• _Exercise_: From the entries below, gather each line containing the word "Réalité".

• _Extracted information_:
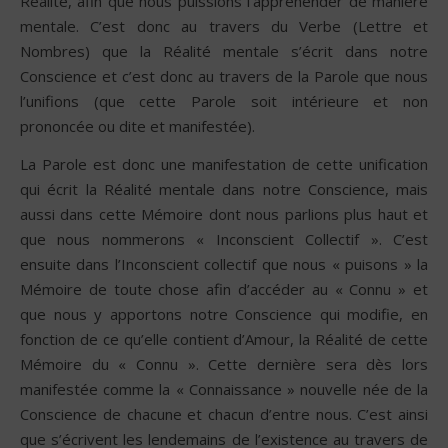
Réalité, afin que nous puissions l’appréhender de manière
mentale. C’est donc au travers du Verbe (Lettre et
Nombres) que la Réalité mentale s’écrit dans notre
Conscience et c’est donc au travers de la Parole que nous
l’unifions (que cette Parole soit intérieure et non
prononcée ou dite et manifestée).
La Parole est donc une manifestation de cette unification
qui écrit la Réalité mentale dans notre Conscience, mais
aussi dans cette Mémoire dont nous parlions plus haut et
que nous nommerons « Inconscient Collectif ». C’est
ensuite dans l’Inconscient collectif que nous « puisons » la
Mémoire de toute chose afin d’accéder au « Connu » et
que nous y apportons notre Conscience qui modifie, en
fonction de ce qu’elle contient d’Amour, la Réalité de cette
Mémoire du « Connu ». Cette dernière sera dès lors
manifestée comme la « Connaissance » nouvelle née de la
Conscience de chacune et chacun d’entre nous. C’est ainsi
que s’écrivent les lendemains de l’existence au travers de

• _Answer area_:
Réalité, afin que nous puissions l’appréhender de manière
Nombres) que la Réalité mentale s’écrit dans notre
qui écrit la Réalité mentale dans notre Conscience, mais
fonction de ce qu’elle contient d’Amour, la Réalité de cette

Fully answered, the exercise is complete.